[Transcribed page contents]
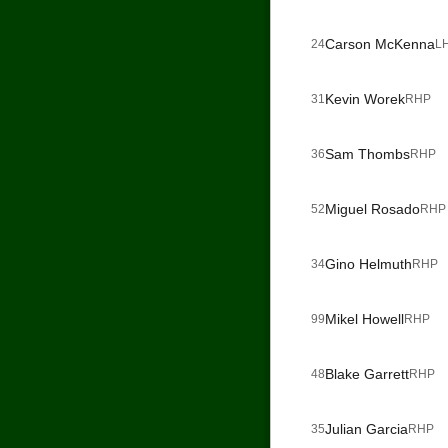
Carson McKenna
24
L
Kevin Worek
31
RHP
Sam Thombs
36
RHP
Miguel Rosado
52
RHP
Gino Helmuth
34
RHP
Mikel Howell
99
RHP
Blake Garrett
48
RHP
Julian Garcia
35
RHP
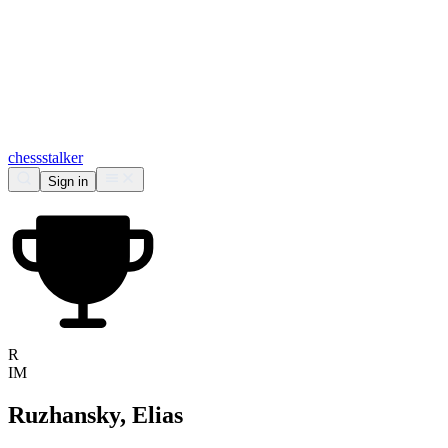
chess
stalker
Sign in
R
IM
Ruzhansky, Elias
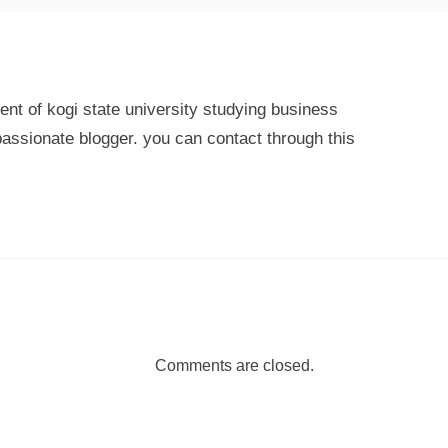
ent of kogi state university studying business
passionate blogger. you can contact through this
Comments are closed.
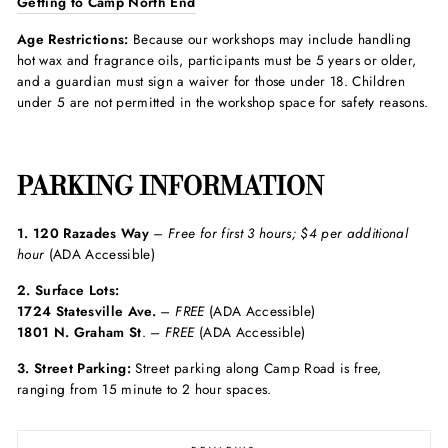
Getting to Camp North End
Age Restrictions:
Because our workshops may include handling
hot wax and fragrance oils, participants must be 5 years or older,
and a guardian must sign a waiver for those under 18. Children
under 5 are not permitted in the workshop space for safety reasons.
PARKING INFORMATION
1. 120 Razades Way
– Free
for first 3 hours; $4 per additional
hour
(ADA Accessible)
2. Surface Lots:
1724 Statesville Ave.
–
FREE
(ADA Accessible)
1801 N. Graham St
. –
FREE
(ADA Accessible)
3. Street Parking:
Street parking along Camp Road is free,
ranging from 15 minute to 2 hour spaces.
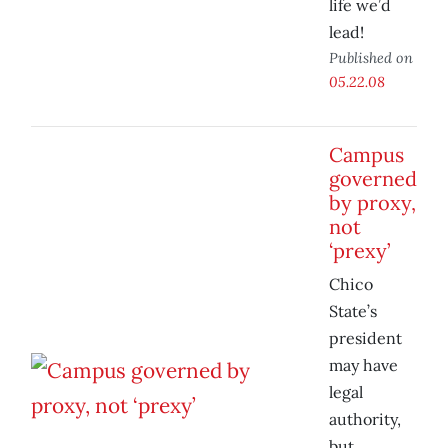
life we’d
lead!
Published on
05.22.08
Campus
governed
by proxy,
not
‘prexy’
Chico
State’s
president
may have
legal
authority,
but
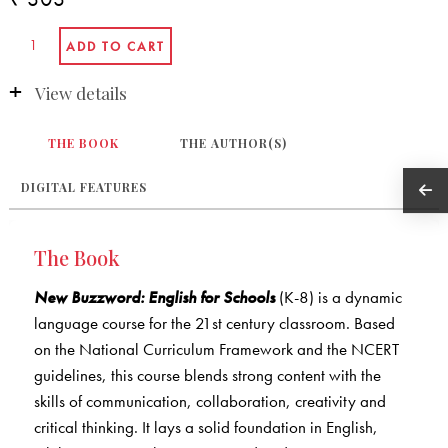
View details
THE BOOK
THE AUTHOR(S)
DIGITAL FEATURES
The Book
New Buzzword: English for Schools
(K-8) is a dynamic
language course for the 21st century classroom. Based
on the National Curriculum Framework and the NCERT
guidelines, this course blends strong content with the
skills of communication, collaboration, creativity and
critical thinking. It lays a solid foundation in English,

**Aim of the task:** In the copy, every entry appears exactly as written above and no picture appears.

**Exercise response:**
Carson McKenna
24
L
Kevin Worek
31
RHP
Sam Thombs
36
RHP
Miguel Rosado
52
RHP
Gino Helmuth
34
RHP
Mikel Howell
99
RHP
Blake Garrett
48
RHP
Julian Garcia
35
RHP
chess
stalker
Sign in
R
IM
Ruzhansky, Elias
ent of kogi state university studying business
passionate blogger. you can contact through this
Comments are closed.
Getting to Camp North End
Age Restrictions:
Because our workshops may include handling
hot wax and fragrance oils, participants must be 5 years or older,
and a guardian must sign a waiver for those under 18. Children
under 5 are not permitted in the workshop space for safety reasons.
PARKING INFORMATION
1. 120 Razades Way
– Free
for first 3 hours; $4 per additional
hour
(ADA Accessible)
2. Surface Lots:
1724 Statesville Ave.
–
FREE
(ADA Accessible)
1801 N. Graham St
. –
FREE
(ADA Accessible)
3. Street Parking:
Street parking along Camp Road is free,
ranging from 15 minute to 2 hour spaces.
life we’d
lead!
Published on
05.22.08
Campus
governed
by proxy,
not
‘prexy’
Chico
State’s
president
may have
legal
authority,
but
View details
THE BOOK
THE AUTHOR(S)
DIGITAL FEATURES
The Book
New Buzzword: English for Schools
(K-8) is a dynamic
language course for the 21st century classroom. Based
on the National Curriculum Framework and the NCERT
guidelines, this course blends strong content with the
skills of communication, collaboration, creativity and
critical thinking. It lays a solid foundation in English,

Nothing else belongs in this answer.